May I ask the title of the book? I think I'd be interested in reading it too.


----------



## Erich (Dec 9, 2009)

Dave I am thinking though the Ju 88G-6 far outlasted and outclassed the even late war Bf 110G-4 the extra armor what there was of it, more powerful engines the extra crew-member as radar operator and extra eyes for Allied NF's in a hopeful non crowded sphere, though it was still cramped, guns housed below the fuselage so it would not blind the crew, much better visibility over all, longer range, on it goes.........

think the Soviet A/C arsenal for night fighter ops could be lumped in here as well. But in this case think it was not of concern and with that not pursued as it should of been through development.


----------



## davebender (Dec 9, 2009)

> Ju 88G-6 far outlasted and outclassed the even late war Bf 110G-4


I don't doubt it. However the Ju-88 night fighter program received serious funding for research and development right to the end of the war. It appears to me the Me-110 program received crumbs by comparison. Development practically stopped during 1942 when the Me-210 entered production.

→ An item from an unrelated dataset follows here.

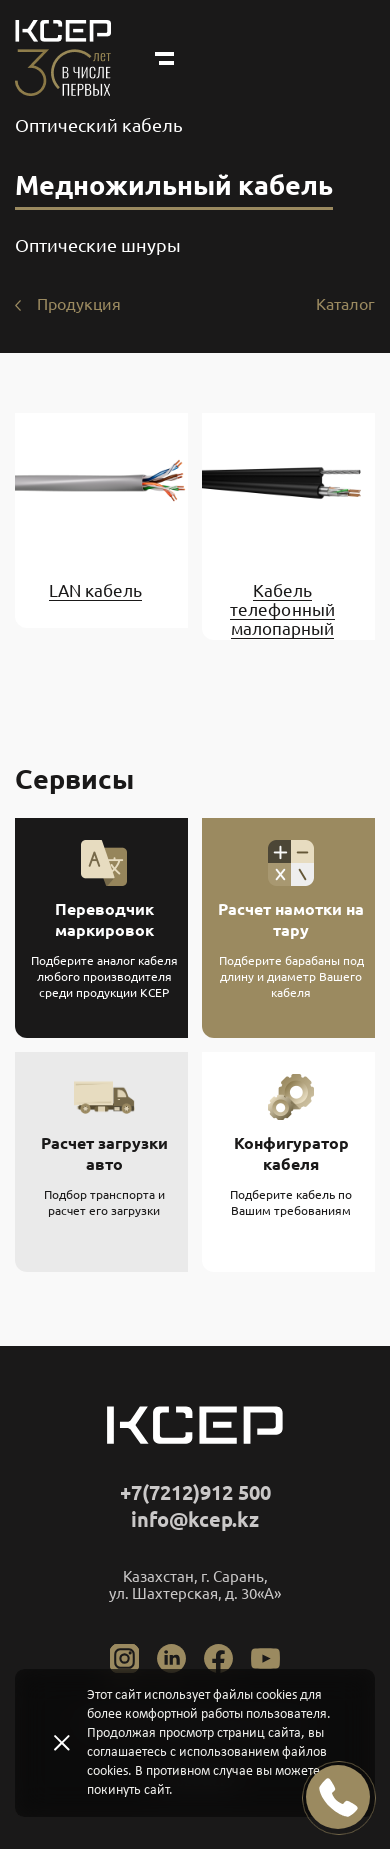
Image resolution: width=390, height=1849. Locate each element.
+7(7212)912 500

What could the Me-110G or Me-110H night fighter have become with the same level of program resources? Give it the aerodynamic improvements incorporated into the Me-210 series to improve speed but skip all features assocated with bombing.


----------



## Erich (Dec 9, 2009)

not much really with only two crewmen. the writing was on the wall by late 43 one of the detriments of the He 219 was the radar operator could not watch the tail of the a/c having to keep his eyes glued to the scope, sadly not all Uhu's were fitted with tail warning radar right up to the end, something I could never understand


----------